Within this material, how many lines have the string "business" in them? The answer is a number, with nothing added.

**EXERCISE MATERIAL**
········
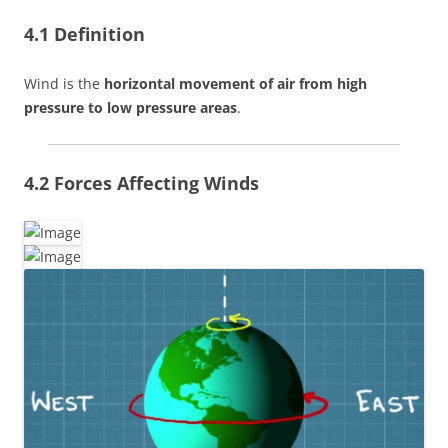
4.1 Definition
Wind is the
horizontal movement of air from high
pressure to low pressure areas
.
4.2 Forces Affecting Winds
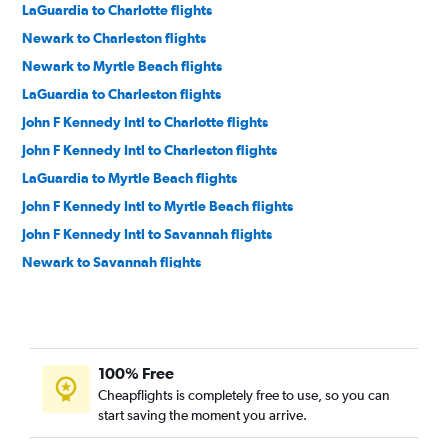
LaGuardia to Charlotte flights
Newark to Charleston flights
Newark to Myrtle Beach flights
LaGuardia to Charleston flights
John F Kennedy Intl to Charlotte flights
John F Kennedy Intl to Charleston flights
LaGuardia to Myrtle Beach flights
John F Kennedy Intl to Myrtle Beach flights
John F Kennedy Intl to Savannah flights
Newark to Savannah flights
LaGuardia to Savannah flights
Newark to Greenville flights
LaGuardia to Greenville flights
100% Free
Newark to Columbia flights
Cheapflights is completely free to use, so you can
Hartford to Myrtle Beach flights
start saving the moment you arrive.
John F Kennedy Intl to Greenville flights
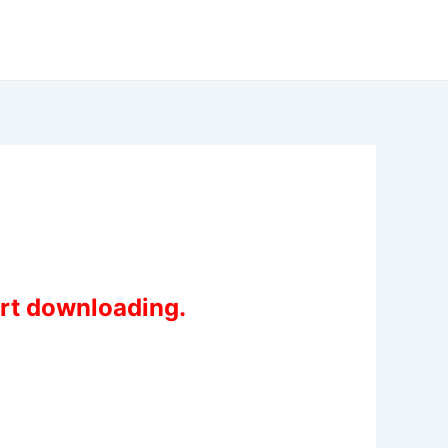
art downloading.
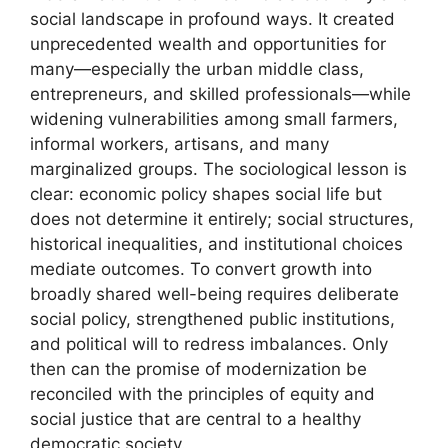
social landscape in profound ways. It created
unprecedented wealth and opportunities for
many—especially the urban middle class,
entrepreneurs, and skilled professionals—while
widening vulnerabilities among small farmers,
informal workers, artisans, and many
marginalized groups. The sociological lesson is
clear: economic policy shapes social life but
does not determine it entirely; social structures,
historical inequalities, and institutional choices
mediate outcomes. To convert growth into
broadly shared well-being requires deliberate
social policy, strengthened public institutions,
and political will to redress imbalances. Only
then can the promise of modernization be
reconciled with the principles of equity and
social justice that are central to a healthy
democratic society.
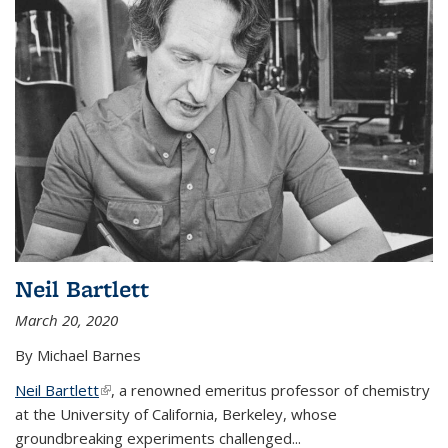
Neil Bartlett
March 20, 2020
By Michael Barnes
Neil Bartlett
(link is external)
, a renowned emeritus professor of chemistry
at the University of California, Berkeley, whose
groundbreaking experiments challenged...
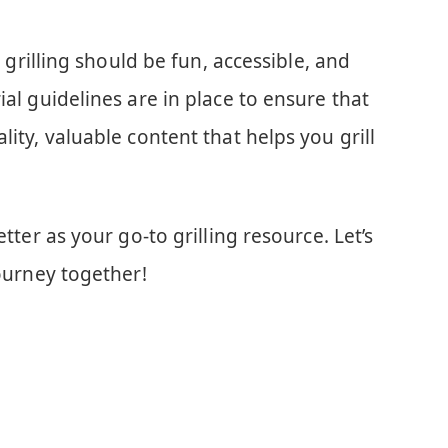
at grilling should be fun, accessible, and
ial guidelines are in place to ensure that
lity, valuable content that helps you grill
etter as your go-to grilling resource. Let’s
journey together!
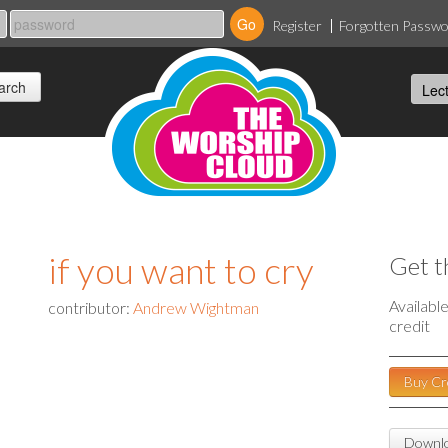
Register
Forgotten Passw
if you want to cry
Get t
Availabl
contributor:
Andrew Wightman
credit
Buy Cr
Downlo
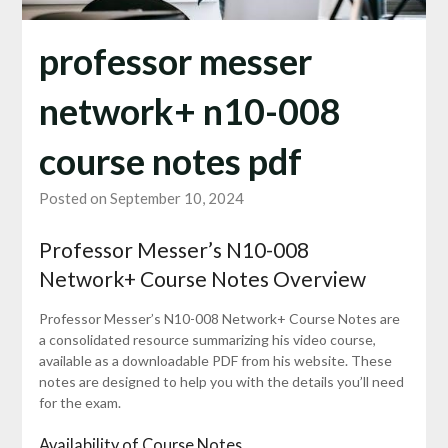
professor messer
network+ n10-008
course notes pdf
Posted on September 10, 2024
Professor Messer’s N10-008
Network+ Course Notes Overview
Professor Messer’s N10-008 Network+ Course Notes are
a consolidated resource summarizing his video course,
available as a downloadable PDF from his website. These
notes are designed to help you with the details you’ll need
for the exam.
Availability of Course Notes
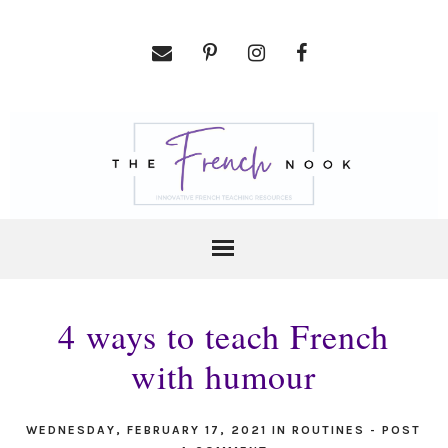
4 ways to teach French
with humour
WEDNESDAY, FEBRUARY 17, 2021
IN
ROUTINES
-
POST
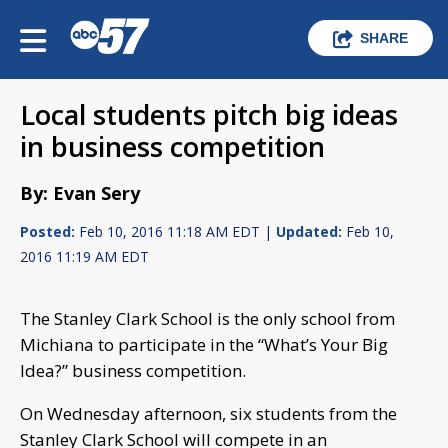
SHARE
Local students pitch big ideas
in business competition
By: Evan Sery
Posted:
Feb 10, 2016 11:18 AM EDT |
Updated:
Feb 10,
2016 11:19 AM EDT
The Stanley Clark School is the only school from
Michiana to participate in the “What’s Your Big
Idea?” business competition.
On Wednesday afternoon, six students from the
Stanley Clark School will compete in an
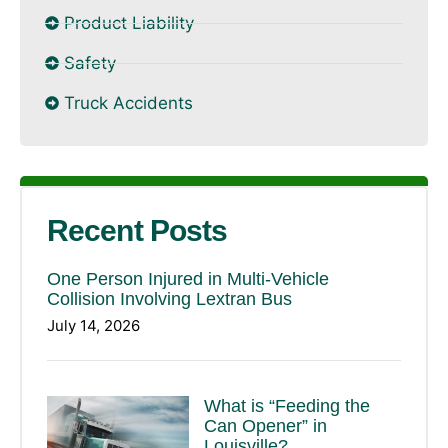
Product Liability
Safety
Truck Accidents
Recent Posts
One Person Injured in Multi-Vehicle
Collision Involving Lextran Bus
July 14, 2026
What is “Feeding the
Can Opener” in
Louisville?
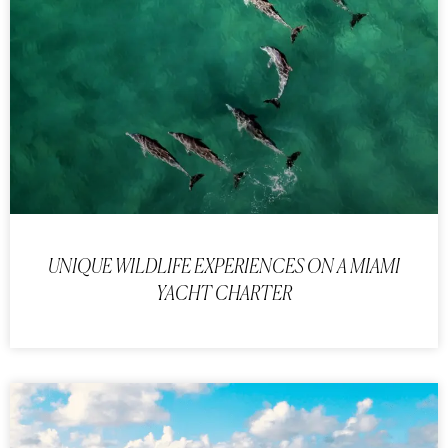
UNIQUE WILDLIFE EXPERIENCES ON A MIAMI
YACHT CHARTER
········
**EXERCISE SOLUTION**
2